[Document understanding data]

---*---

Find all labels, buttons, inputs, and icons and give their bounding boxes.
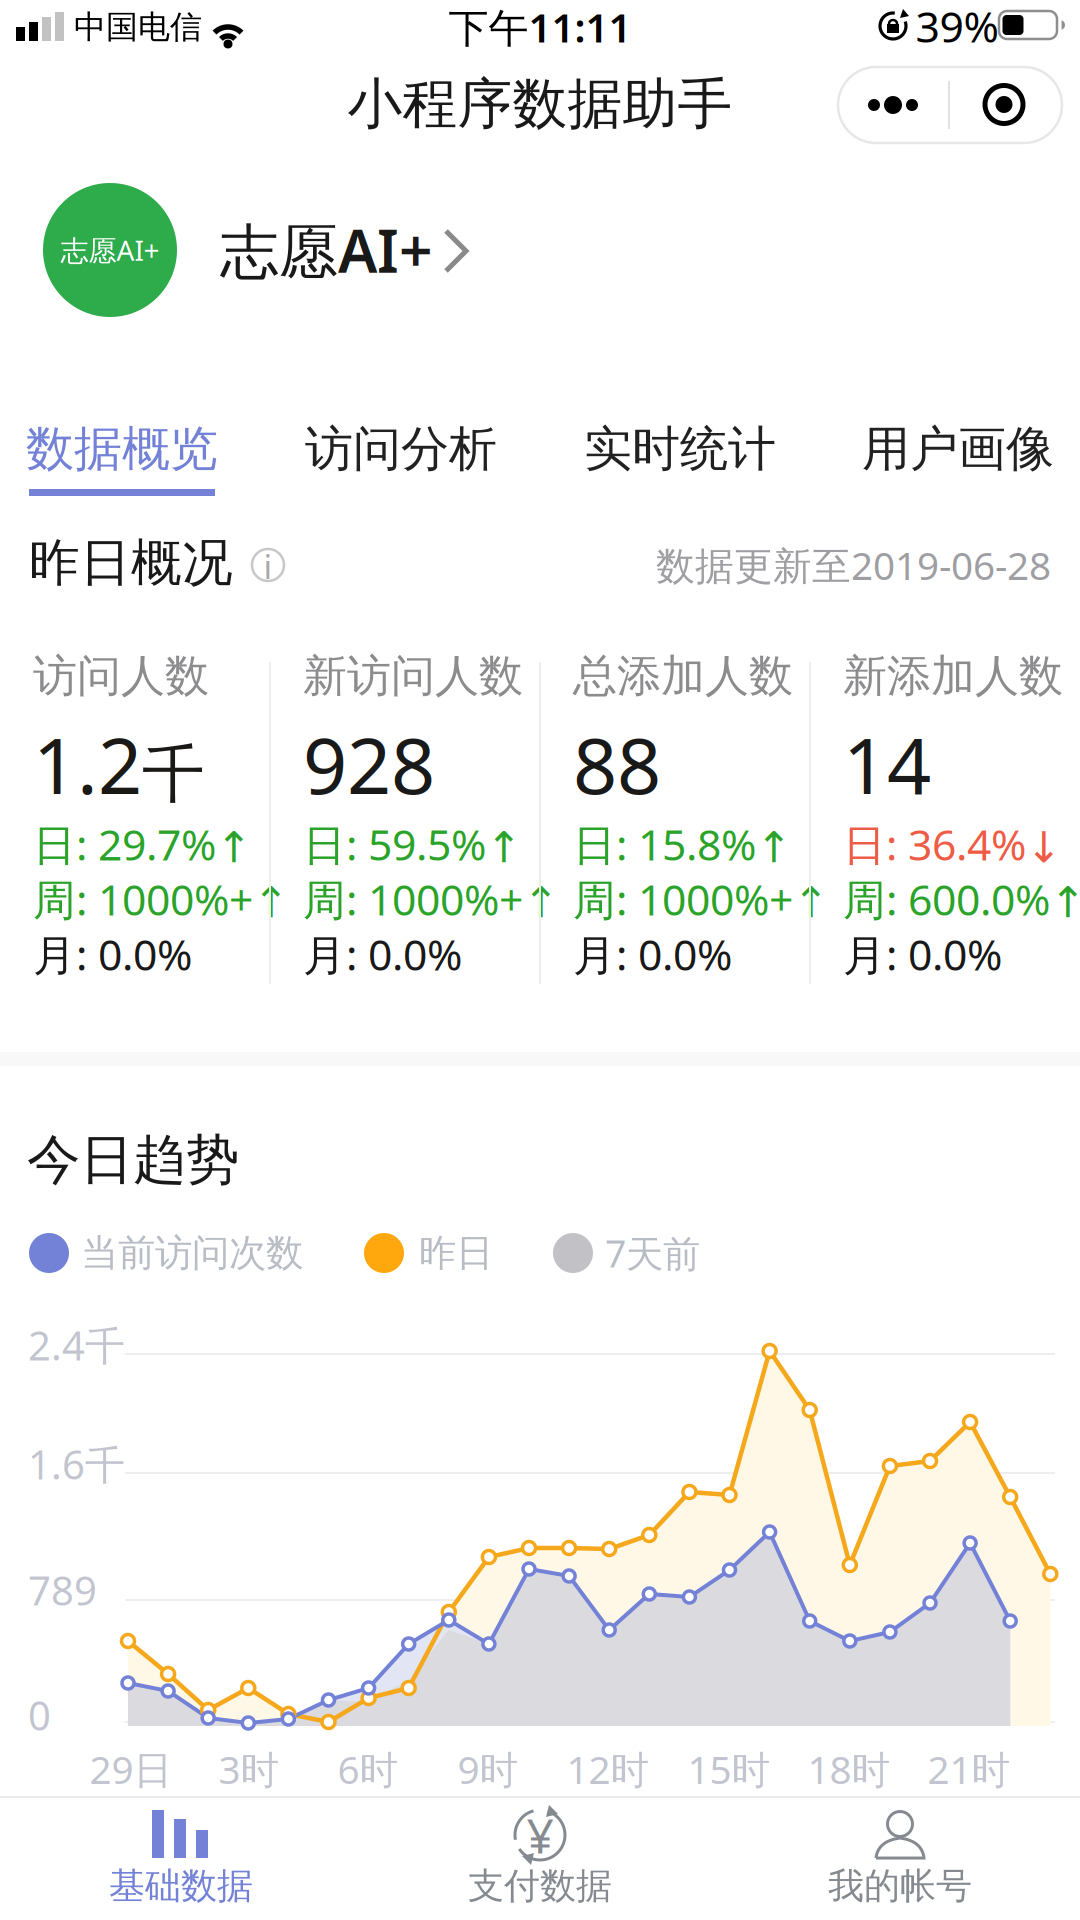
staticText: 6时 — [338, 1743, 398, 1795]
staticText: 29日 — [90, 1743, 172, 1795]
staticText: 3时 — [218, 1743, 280, 1795]
button[interactable]: 志愿AI+ — [0, 170, 1080, 330]
staticText: 14 — [843, 713, 931, 815]
staticText: 1.2千 — [33, 713, 205, 815]
button[interactable]: Info — [238, 535, 298, 595]
staticText: 新添加人数 — [843, 649, 1063, 703]
staticText: 928 — [303, 713, 435, 815]
staticText: 志愿AI+ — [220, 211, 433, 289]
staticText: ¥ — [526, 1803, 554, 1867]
button[interactable]: 实时统计 — [560, 404, 800, 516]
staticText: 0 — [28, 1688, 51, 1742]
button[interactable]: Close — [950, 67, 1058, 143]
staticText: 7天前 — [605, 1228, 700, 1278]
staticText: 昨日概况 — [29, 532, 233, 594]
staticText: 18时 — [808, 1743, 890, 1795]
staticText: 志愿AI+ — [60, 231, 160, 269]
staticText: 我的帐号 — [828, 1864, 972, 1908]
staticText: 数据更新至2019-06-28 — [656, 539, 1051, 591]
staticText: 39% — [916, 0, 998, 54]
button[interactable]: ¥ — [360, 1797, 720, 1920]
staticText: 2.4千 — [28, 1318, 125, 1372]
staticText: 月: 0.0% — [303, 926, 462, 982]
button[interactable]: 用户画像 — [838, 404, 1078, 516]
staticText: 日: 29.7%↑ — [33, 816, 252, 872]
staticText: 周: 1000%+↑ — [33, 871, 289, 927]
staticText: 实时统计 — [584, 420, 776, 478]
button[interactable]: 访问分析 — [281, 404, 521, 516]
staticText: 中国电信 — [74, 7, 202, 47]
button[interactable]: 数据概览 — [14, 415, 230, 505]
staticText: 日: 36.4%↓ — [843, 816, 1062, 872]
staticText: i — [264, 544, 272, 588]
staticText: 日: 59.5%↑ — [303, 816, 522, 872]
staticText: 周: 1000%+↑ — [573, 871, 829, 927]
staticText: 12时 — [566, 1743, 650, 1795]
staticText: 数据概览 — [26, 420, 218, 478]
staticText: 当前访问次数 — [81, 1230, 303, 1276]
staticText: 下午11:11 — [448, 0, 632, 54]
staticText: 月: 0.0% — [33, 926, 192, 982]
staticText: 15时 — [688, 1743, 770, 1795]
staticText: 1.6千 — [28, 1437, 125, 1490]
staticText: 小程序数据助手 — [348, 70, 732, 138]
staticText: 周: 600.0%↑ — [843, 871, 1080, 927]
staticText: 昨日 — [419, 1230, 493, 1276]
staticText: 周: 1000%+↑ — [303, 871, 559, 927]
staticText: 月: 0.0% — [843, 926, 1002, 982]
staticText: 789 — [28, 1563, 97, 1616]
button[interactable]: 我的帐号 — [720, 1797, 1080, 1920]
staticText: 支付数据 — [468, 1864, 612, 1908]
staticText: 21时 — [928, 1743, 1010, 1795]
staticText: 访问分析 — [305, 420, 497, 478]
button[interactable]: 基础数据 — [0, 1797, 360, 1920]
staticText: 今日趋势 — [27, 1127, 239, 1193]
staticText: 总添加人数 — [573, 649, 793, 703]
staticText: 基础数据 — [109, 1864, 253, 1908]
staticText: 88 — [573, 713, 661, 815]
staticText: 月: 0.0% — [573, 926, 732, 982]
staticText: 新访问人数 — [303, 649, 523, 703]
staticText: 访问人数 — [33, 649, 209, 703]
staticText: 9时 — [458, 1743, 518, 1795]
staticText: 用户画像 — [862, 420, 1054, 478]
button[interactable]: More — [838, 67, 946, 143]
staticText: 日: 15.8%↑ — [573, 816, 792, 872]
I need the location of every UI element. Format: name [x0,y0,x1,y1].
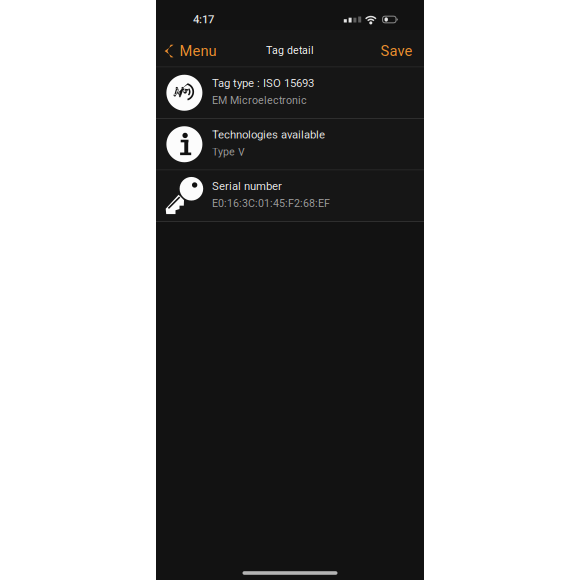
button[interactable]: Save [368,33,424,69]
staticText: Serial number [212,180,282,193]
staticText: Tag detail [266,44,314,57]
staticText: Menu [180,42,216,60]
staticText: Technologies available [212,128,325,141]
staticText: EM Microelectronic [212,94,307,107]
staticText: Tag type : ISO 15693 [212,76,314,90]
staticText: Type V [212,146,245,158]
button[interactable]: Serial number [156,170,424,222]
staticText: E0:16:3C:01:45:F2:68:EF [212,197,330,210]
button[interactable]: Tag type : ISO 15693 [156,68,424,119]
button[interactable]: Menu [156,33,224,69]
staticText: Save [380,42,412,60]
button[interactable]: Technologies available [156,119,424,170]
staticText: 4:17 [193,13,214,26]
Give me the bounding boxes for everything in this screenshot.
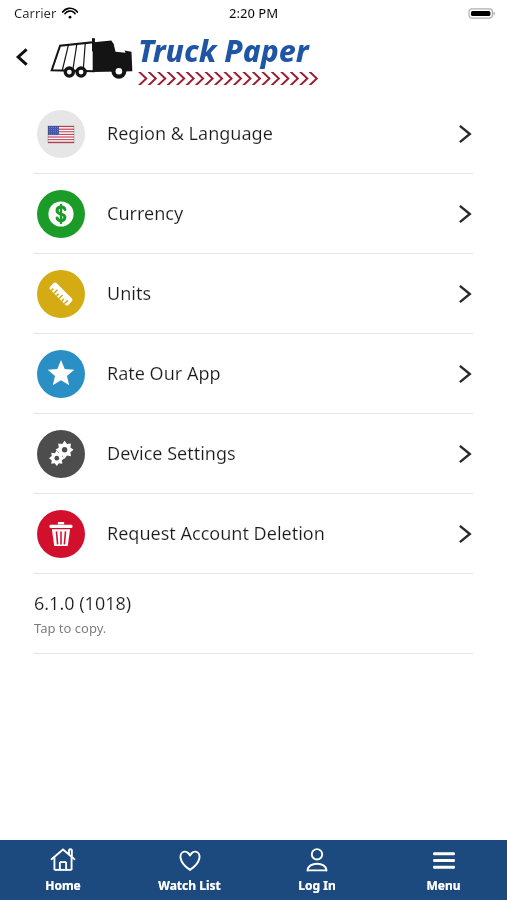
staticText: Truck Paper — [138, 30, 309, 71]
button[interactable]: Watch List — [126, 841, 253, 899]
button[interactable]: Region & Language — [0, 94, 507, 173]
staticText: 6.1.0 (1018) — [34, 591, 132, 616]
staticText: Rate Our App — [107, 361, 221, 386]
button[interactable]: Rate Our App — [0, 334, 507, 413]
staticText: Currency — [107, 201, 184, 226]
staticText: Request Account Deletion — [107, 521, 325, 546]
button[interactable]: Device Settings — [0, 414, 507, 493]
staticText: Menu — [426, 877, 461, 893]
staticText: Units — [107, 281, 152, 306]
button[interactable]: Back — [0, 34, 46, 80]
staticText: Watch List — [158, 877, 221, 893]
button[interactable]: Units — [0, 254, 507, 333]
staticText: Home — [45, 877, 81, 893]
staticText: Device Settings — [107, 441, 236, 466]
button[interactable]: Currency — [0, 174, 507, 253]
staticText: Tap to copy. — [34, 619, 107, 637]
staticText: Carrier — [14, 4, 57, 22]
staticText: Log In — [298, 877, 336, 893]
staticText: 2:20 PM — [229, 4, 279, 22]
button[interactable]: Menu — [380, 841, 507, 899]
staticText: Region & Language — [107, 121, 273, 146]
button[interactable]: 6.1.0 (1018) — [0, 574, 507, 653]
button[interactable]: Request Account Deletion — [0, 494, 507, 573]
button[interactable]: Home — [0, 841, 126, 899]
button[interactable]: Log In — [253, 841, 380, 899]
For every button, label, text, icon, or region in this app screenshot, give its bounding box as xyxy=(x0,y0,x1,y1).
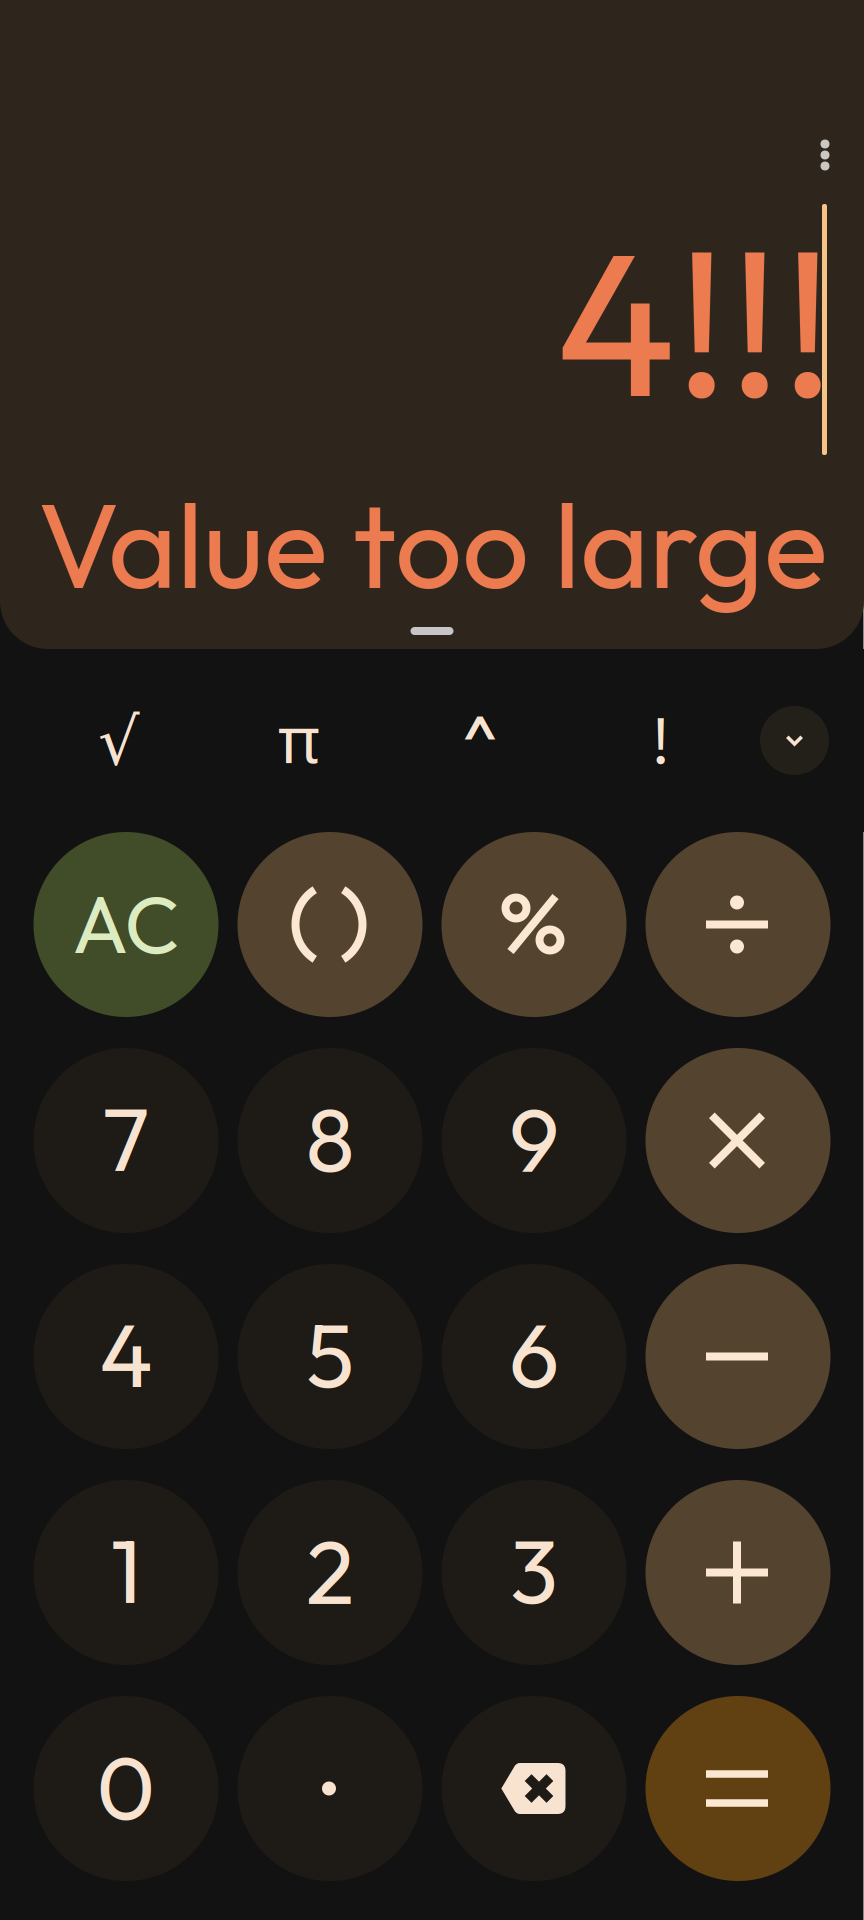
button[interactable]: 1 xyxy=(34,1480,218,1665)
staticText: 0 xyxy=(96,1730,156,1843)
button[interactable]: 5 xyxy=(238,1264,422,1449)
button[interactable]: 3 xyxy=(442,1480,626,1665)
staticText: 4!!! xyxy=(556,195,835,449)
button[interactable]: More options xyxy=(788,118,862,192)
button[interactable]: ! xyxy=(601,680,721,800)
button[interactable]: 8 xyxy=(238,1048,422,1233)
staticText: ^ xyxy=(460,693,500,804)
button[interactable]: ^ xyxy=(420,688,540,808)
button[interactable]: 0 xyxy=(34,1696,218,1881)
staticText: 1 xyxy=(110,1514,142,1627)
button[interactable]: 9 xyxy=(442,1048,626,1233)
button[interactable]: Parentheses xyxy=(238,832,422,1017)
staticText: 8 xyxy=(306,1082,354,1195)
button[interactable]: √ xyxy=(59,682,179,802)
staticText: 2 xyxy=(306,1514,354,1627)
button[interactable]: 7 xyxy=(34,1048,218,1233)
button[interactable]: Multiply xyxy=(646,1048,830,1233)
staticText: AC xyxy=(72,873,180,974)
button[interactable]: Equals xyxy=(646,1696,830,1881)
button[interactable]: π xyxy=(239,678,359,798)
button[interactable]: 4 xyxy=(34,1264,218,1449)
button[interactable]: 2 xyxy=(238,1480,422,1665)
staticText: 6 xyxy=(509,1298,559,1411)
staticText: 4 xyxy=(100,1298,152,1411)
button[interactable]: Decimal point xyxy=(238,1696,422,1881)
staticText: ! xyxy=(652,700,670,780)
button[interactable]: AC xyxy=(34,832,218,1017)
button[interactable]: Backspace xyxy=(442,1696,626,1881)
button[interactable]: Percent xyxy=(442,832,626,1017)
staticText: Value too large xyxy=(38,469,828,619)
staticText: 9 xyxy=(509,1082,559,1195)
staticText: 5 xyxy=(306,1298,354,1411)
button[interactable]: Divide xyxy=(646,832,830,1017)
staticText: √ xyxy=(98,704,140,780)
button[interactable]: Subtract xyxy=(646,1264,830,1449)
button[interactable]: More functions xyxy=(760,706,829,775)
button[interactable]: 6 xyxy=(442,1264,626,1449)
staticText: 7 xyxy=(102,1082,150,1195)
staticText: 3 xyxy=(510,1514,558,1627)
button[interactable]: Add xyxy=(646,1480,830,1665)
staticText: π xyxy=(278,694,320,782)
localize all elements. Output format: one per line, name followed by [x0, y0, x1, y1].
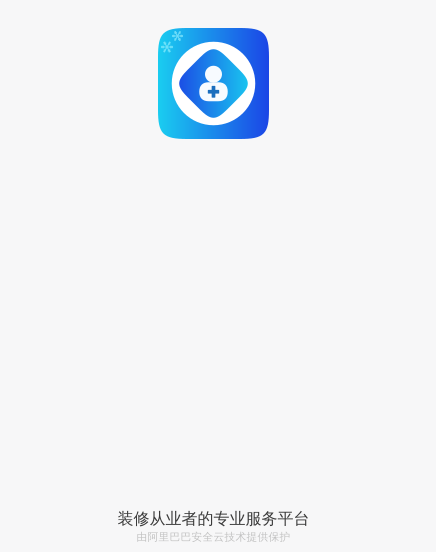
staticText: 装修从业者的专业服务平台: [118, 509, 310, 528]
staticText: 由阿里巴巴安全云技术提供保护: [136, 530, 290, 544]
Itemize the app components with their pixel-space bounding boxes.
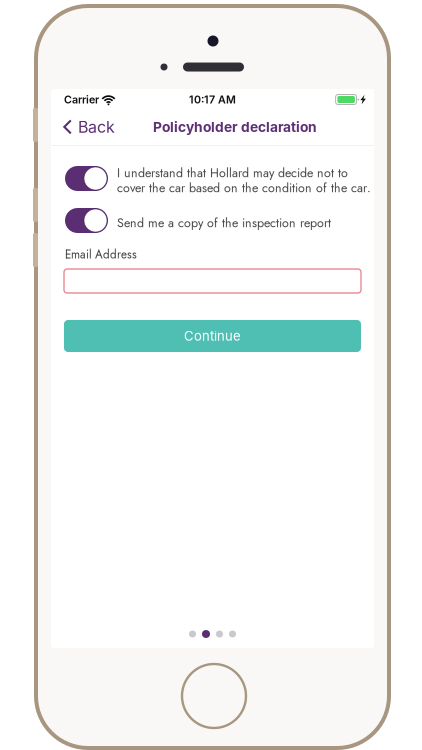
button[interactable] bbox=[65, 208, 108, 233]
staticText: cover the car based on the condition of … bbox=[117, 179, 371, 197]
staticText: Continue bbox=[184, 328, 241, 344]
staticText: Carrier bbox=[64, 93, 99, 106]
button[interactable] bbox=[65, 166, 108, 191]
staticText: 10:17 AM bbox=[189, 93, 236, 106]
button[interactable]: Continue bbox=[64, 320, 361, 352]
button[interactable]: Back bbox=[51, 112, 125, 142]
staticText: Send me a copy of the inspection report bbox=[117, 214, 331, 232]
staticText: Policyholder declaration bbox=[153, 119, 317, 135]
staticText: Back bbox=[78, 117, 115, 137]
staticText: Email Address bbox=[65, 246, 137, 263]
staticText: I understand that Hollard may decide not… bbox=[117, 164, 348, 182]
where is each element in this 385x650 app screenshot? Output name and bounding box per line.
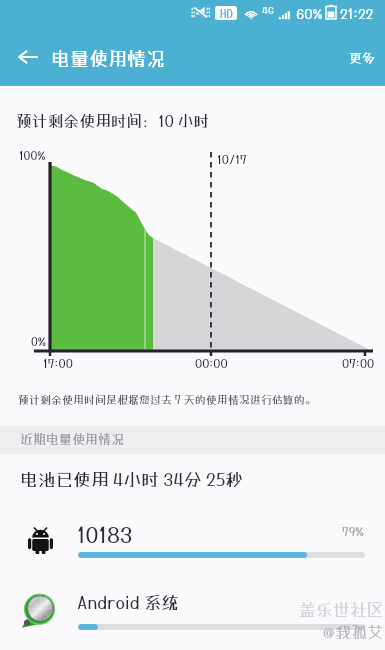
button[interactable]: Android 系统	[0, 578, 385, 646]
staticText: 21:22	[340, 5, 374, 22]
staticText: 00:00	[195, 356, 228, 370]
staticText: 07:00	[342, 356, 375, 370]
staticText: 电量使用情况	[51, 47, 166, 69]
button[interactable]: 更多	[331, 35, 385, 80]
staticText: 100%	[19, 149, 46, 163]
staticText: 更多	[349, 50, 376, 65]
staticText: 10/17	[217, 152, 247, 166]
button[interactable]: 10183	[0, 506, 385, 574]
staticText: 电池已使用 4小时 34分 25秒	[20, 469, 243, 490]
staticText: 预计剩余使用时间：10 小时	[16, 111, 210, 130]
button[interactable]: Back	[4, 28, 52, 76]
staticText: 17:00	[43, 356, 73, 370]
staticText: HD	[220, 7, 233, 20]
staticText: 盖乐世社区	[299, 599, 384, 619]
staticText: @我孤艾	[322, 622, 384, 641]
staticText: 60%	[296, 5, 323, 22]
staticText: 近期电量使用情况	[20, 431, 125, 446]
staticText: 4G	[262, 4, 274, 16]
staticText: Android 系统	[77, 592, 179, 612]
staticText: 预计剩余使用时间是根据您过去 7 天的使用情况进行估算的。	[18, 393, 316, 406]
staticText: 0%	[31, 335, 47, 349]
staticText: 79%	[342, 524, 364, 538]
staticText: 10183	[77, 522, 133, 548]
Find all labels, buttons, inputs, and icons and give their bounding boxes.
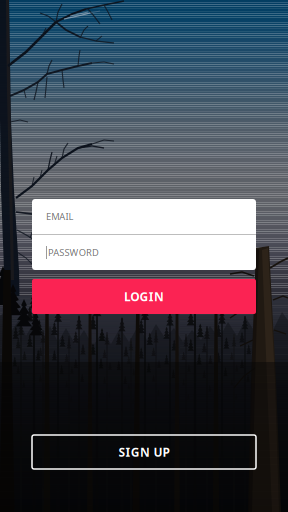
staticText: EMAIL (46, 210, 74, 223)
staticText: PASSWORD (48, 246, 99, 259)
button[interactable]: LOGIN (32, 279, 256, 314)
button[interactable]: SIGN UP (32, 435, 256, 469)
staticText: LOGIN (124, 288, 164, 304)
staticText: SIGN UP (118, 444, 170, 460)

---*---

What lines hold the string "Account"? Pick them out of the data.

* [WRITTEN REPLY]:
staticText: Request Account Deletion — [107, 521, 325, 546]
button[interactable]: Request Account Deletion — [0, 494, 507, 573]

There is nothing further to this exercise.